Selects candidates using the longest sequences of certain parts of speech.

weight_candidates(window_size: int = 2, top_t_percent: float | None = None, normalize_weights: bool = False) → None#

Tailored candidate weighting method for TextRank. Keyphrase candidates are either composed of the top T-highest weighted words as in the original paper or extracted using the select_candidates method. Candidates are weighting using the sum of their (normalized?) words.

Parameters:

window_size (int) – The size of window for connecting two words in the graph, defaults to 2.
top_t_percent (float | None) – Percentage of top vertices to keep for phrase generation.
normalize_weights (bool) – Whether normalize keyphrase weight by their length, defaults to False.

SingleRank#

class perke.unsupervised.graph_based.SingleRank(valid_pos_tags: Set[str] | None = None)#

Bases: TextRank

SingleRank keyphrase extractor

This model is an extension of the TextRank model that uses the number of co-occurrences to weight edges in the graph.

Note

Implementation of the SingleRank model described in:

Xiaojun Wan and Jianguo Xiao
Single Document Keyphrase Extraction Using Neighborhood
Knowledge
In proceedings of the NCAI, pages 855–860, 2008

Examples

from pathlib import Path

from perke.unsupervised.graph_based import SingleRank

# Define the set of valid part of speech tags to occur in the model.
valid_pos_tags = {'NOUN', 'ADJ'}

# 1. Create a SingleRank extractor.
extractor = SingleRank(valid_pos_tags=valid_pos_tags)

# 2. Load the text.
input_filepath = Path(__file__).parent.parent.parent / 'input.txt'
extractor.load_text(input=input_filepath, word_normalization_method=None)

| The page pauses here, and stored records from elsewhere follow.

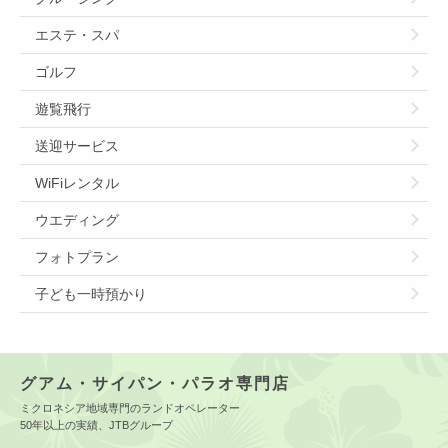
エステ・スパ
ゴルフ
遊覧飛行
送迎サービス
WiFiレンタル
ウエディング
フォトプラン
子ども一時預かり
グアム・サイパン・パラオ専門店
ミクロネシア地域専門のランドオペレーター
50年以上の実績、JTBグループ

# 3. Select the longest sequences of nouns and adjectives as
#    candidates.
extractor.select_candidates()

# 4. Weight the candidates using the sum of their words weights that
#    are computed using random walk. In the graph, nodes are certain
#    parts of speech (nouns and adjectives) that are connected if
#    they co-occur in a window of 10 words.
extractor.weight_candidates(window=10)

# 5. Get the 10 highest weighted candidates as keyphrases
keyphrases = extractor.get_n_best(n=10)

for i, (weight, keyphrase) in enumerate(keyphrases):
    print(f'{i+1}.\t{keyphrase}, \t{weight}')

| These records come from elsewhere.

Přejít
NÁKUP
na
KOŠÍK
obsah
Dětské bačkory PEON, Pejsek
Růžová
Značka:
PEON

Variables:: graph_edges_are_weighted – Whether graph edges are weighted

__init__(valid_pos_tags: Set[str] | None = None) → None#

Initializes SingleRank.

Parameters:: valid_pos_tags (Set[str] | None) – Set of valid part of speech tags, defaults to nouns and adjectives. I.e. {'NOUN', 'ADJ'}.

weight_candidates(window_size: int = 10, normalize_weights: bool = False, **kwargs) → None#

Weights candidates using the weighted variant of the TextRank formulae. Candidates are weighted by the sum of the weights of their words.

Parameters:

window_size (int) – The size of window for connecting two words in the graph, defaults to 10.
normalize_weights (bool) – Whether normalize keyphrase weight by their length, defaults to False.

PositionRank#

class perke.unsupervised.graph_based.PositionRank(valid_pos_tags: Set[str] | None = None)#

Bases: SingleRank

PositionRank keyphrase extractor

This model is an unsupervised approach to extract keyphrases from scholarly documents that incorporates information from all positions of a word’s occurrences into a biased PageRank.

Note

Implementation of the PositionRank described in:

Corina Florescu and Cornelia Caragea
PositionRank: An Unsupervised Approach to Keyphrase Extraction
from Scholarly Documents
In proceedings of ACL, pages 1105-1115, 2017

Examples

from pathlib import Path

from perke.unsupervised.graph_based import PositionRank

# Define the set of valid part of speech tags to occur in the model.
valid_pos_tags = {'NOUN', 'NOUN,EZ', 'ADJ', 'ADJ,EZ'}

# Define the grammar for selecting the keyphrase candidates
grammar = r"""
    NP:
        {<NOUN>}<VERB>
    NP:
        {<DET(,EZ)?|NOUN(,EZ)?|NUM(,EZ)?|ADJ(,EZ)|PRON><DET(,EZ)|NOUN(,EZ)|NUM(,EZ)|ADJ(,EZ)|PRON>*}
        <NOUN>}{<.*(,EZ)?>
"""

# 1. Create a PositionRank extractor.
extractor = PositionRank(valid_pos_tags=valid_pos_tags)

# 2. Load the text.
input_filepath = Path(__file__).parent.parent.parent / 'input.txt'
extractor.load_text(
    input=input_filepath,
    word_normalization_method=None,
    universal_pos_tags=False,
)

# 3. Select the noun phrases up to 3 words as keyphrase candidates.
extractor.select_candidates(grammar=grammar, maximum_word_number=3)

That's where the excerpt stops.